Selon différents constructeurs automobiles, l’installation d’unités de montage de voitures n’est pas à écarter.
C’est le cas notamment, de la marque chinoise Mahindra représentée par le groupe Saida qui à travers son P-DG a affirmé que « la création des usines de montage en Algérie est dans ses perspectives vu l’explosion du marché en Algérie. »
Ainsi, les Chinois qui ont débarqué en force lors de ce 13e salon envisagent à l’unanimité de créer, dans un avenir proche des usines de montage selon la demande et la tournure que prendra le marché automobile en Algérie.
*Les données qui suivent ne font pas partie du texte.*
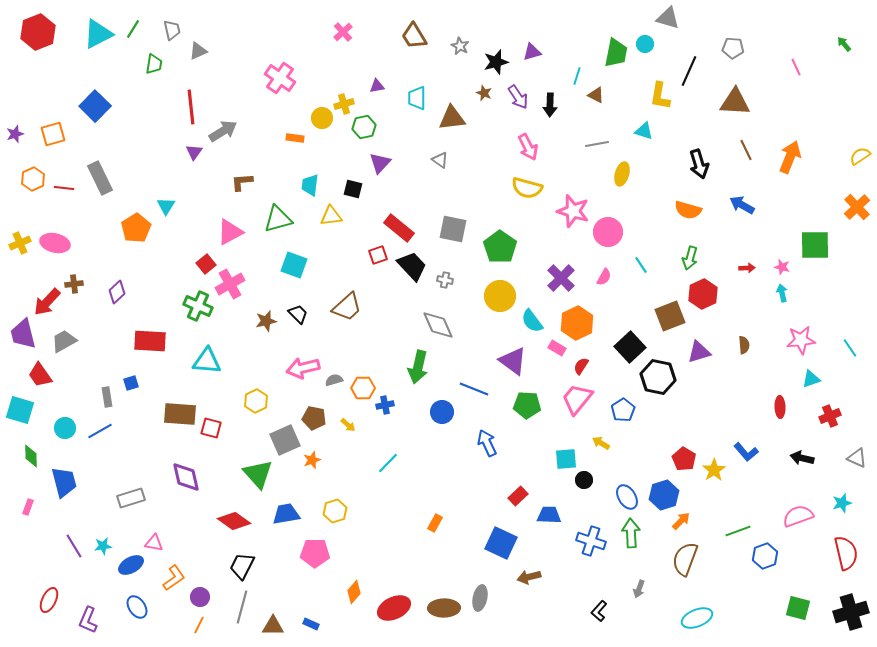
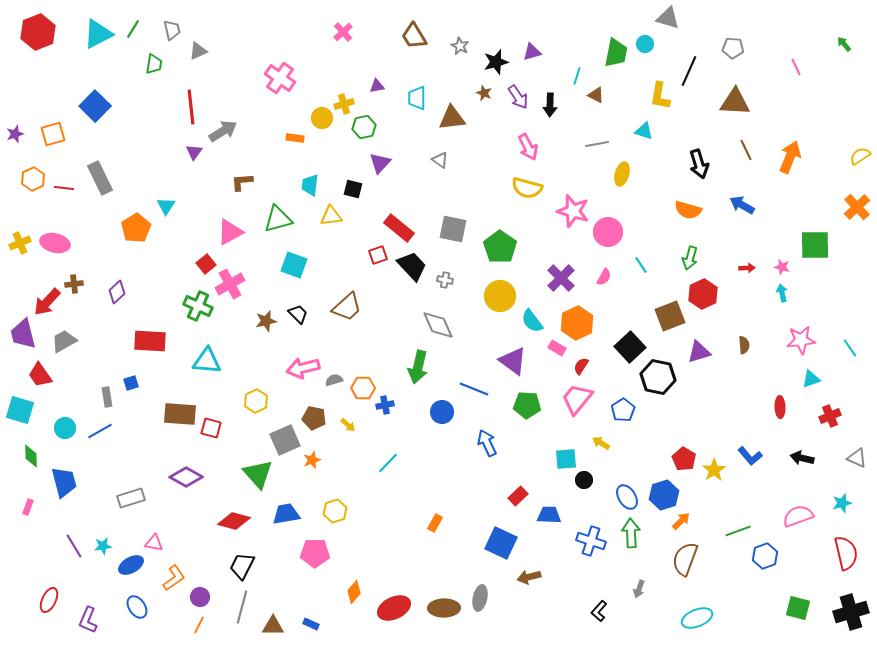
blue L-shape at (746, 452): moved 4 px right, 4 px down
purple diamond at (186, 477): rotated 48 degrees counterclockwise
red diamond at (234, 521): rotated 20 degrees counterclockwise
Néanmoins, d’autres constructeurs n’envisagent pas pour le moment de s’y installer motivant cette décision par les différentes mesures prises par le gouvernement à l’instar de la suppression du crédit à l’achat.
De son côté, le représentant diplomatique de la France à Alger, a évoqué la possibilité d’installer dans le futur en Algérie, des unités de montage de voitures dans le cadre d’un partenariat entre les investisseurs algériens et français. Selon lui, ce projet est le fruit de différents partenariats entre les deux parties dans le domaine automobile que ce soit dans la formation, la distribution ainsi que la commercialisation.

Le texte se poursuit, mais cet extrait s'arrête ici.